A Sunday In Madrid

Pa arrives in the city of the closed doors,
Greeted by miners from Asturias.
His limousine streaks past giant shiny moneyboxes,
Huddled together for warmth.
He is deposited in his inner chamber.

Later, Pa meets the bear, impersonates a tree
To confuse the hell’s gates dogs’ sense of smell,
And rests for chess with no-one.
Then (amongst the closed doors) he shrinks,
Is dwarfed by rabbits, expands again
To invade the destiny of fourteen mysterious others,
Strangely clad, captured by a camera,
carefully arranged, with a space for his image.
A plot hatched by fate.

Pa looks for diversion in the written word,
Meanwhile, the mundane world seeks solace in illusion.
An imprisoned rainbow gives shelter to the homeless.
A painted machine registers the weight of mystery,
And for background interest a kilometre of women
Queue to kiss a wooden foot, patiently.
The Queen had been.
But no information, in the city of the closed doors,
On Christian Spain.
Elsewhere, bare buttocks wait their turn.
In vain. No guides available. All busy in the Prado,
Followed by shuffling feet. Fascinated. Perhaps.

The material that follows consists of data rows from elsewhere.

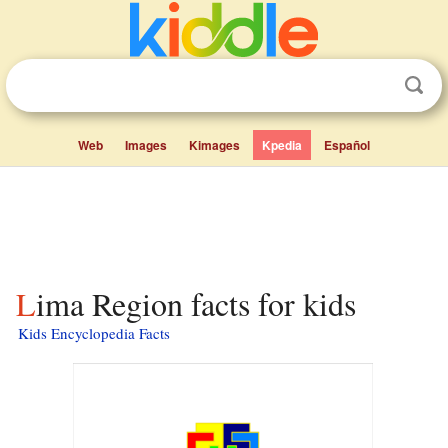
Web
Images
Kimages
Kpedia
Español
Lima Region facts for kids
Kids Encyclopedia Facts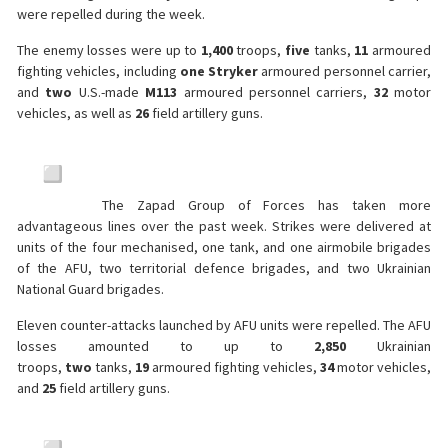
were repelled during the week.
The enemy losses were up to
1,400
troops,
five
tanks,
11
armoured
fighting vehicles, including
one
Stryker
armoured personnel carrier,
and
two
U.S.-made
M113
armoured personnel carriers,
32
motor
vehicles, as well as
26
field artillery guns.
The Zapad Group of Forces has taken more
advantageous lines over the past week. Strikes were delivered at
units of the four mechanised, one tank, and one airmobile brigades
of the AFU, two territorial defence brigades, and two Ukrainian
National Guard brigades.
Eleven counter-attacks launched by AFU units were repelled. The AFU
losses amounted to up to
2,850
Ukrainian
troops,
two
tanks,
19
armoured fighting vehicles,
34
motor vehicles,
and
25
field artillery guns.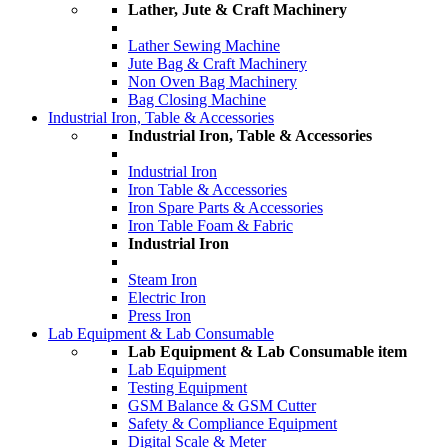
Lather, Jute & Craft Machinery
Lather Sewing Machine
Jute Bag & Craft Machinery
Non Oven Bag Machinery
Bag Closing Machine
Industrial Iron, Table & Accessories
Industrial Iron, Table & Accessories
Industrial Iron
Iron Table & Accessories
Iron Spare Parts & Accessories
Iron Table Foam & Fabric
Industrial Iron
Steam Iron
Electric Iron
Press Iron
Lab Equipment & Lab Consumable
Lab Equipment & Lab Consumable item
Lab Equipment
Testing Equipment
GSM Balance & GSM Cutter
Safety & Compliance Equipment
Digital Scale & Meter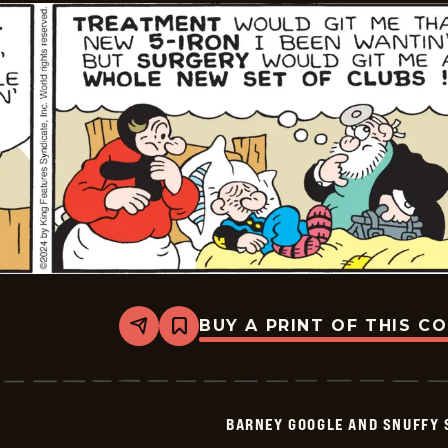
07-
21
BUY A PRINT OF THIS C
Share
Bookmark
Barney
Google
And
Snuffy
Smith
BARNEY GOOGLE AND SNUFFY 
Vintage
-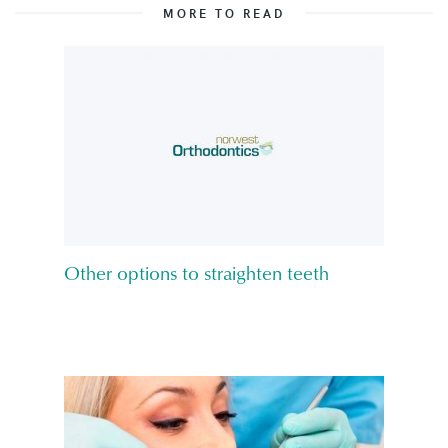
MORE TO READ
Other options to straighten teeth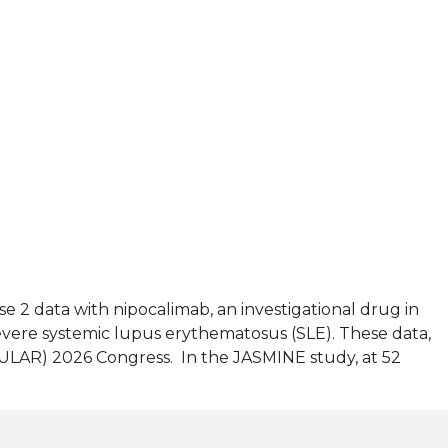
se 2 data with nipocalimab, an investigational drug in
evere systemic lupus erythematosus (SLE). These data,
EULAR) 2026 Congress. In the JASMINE study, at 52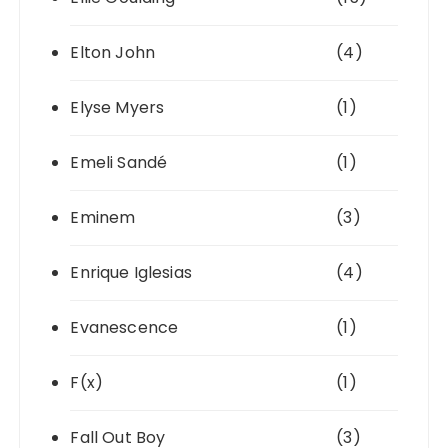
Elton John
(4)
Elyse Myers
(1)
Emeli Sandé
(1)
Eminem
(3)
Enrique Iglesias
(4)
Evanescence
(1)
F(x)
(1)
Fall Out Boy
(3)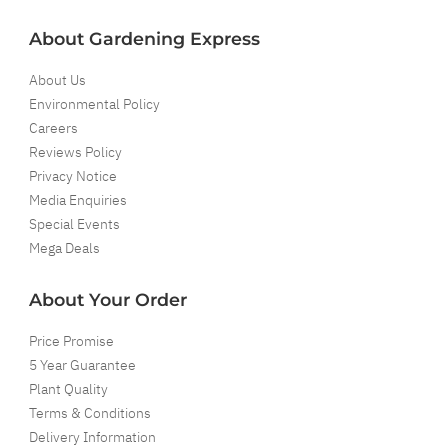
About Gardening Express
About Us
Environmental Policy
Careers
Reviews Policy
Privacy Notice
Media Enquiries
Special Events
Mega Deals
About Your Order
Price Promise
5 Year Guarantee
Plant Quality
Terms & Conditions
Delivery Information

Outside again in the mundane world,
In the city of the closed doors,
Living men impersonate sleeping saints,
On sundry raised surfaces, (like benches).
Art objects seat beadless (beneath coats).
Performance artists simulate poverty and beg.
A day’s begging pays the entrance fee
To the Cinema of Terror. A golden gas mask
Throw the torturers off the trail, amongst
The grazed walls of the city of the closed doors.

Pa escapes,
Samples the delights of raw fish, good wine,
Closes the door of his inner chamber,
Closes the door of his inner chamber, and sleeps.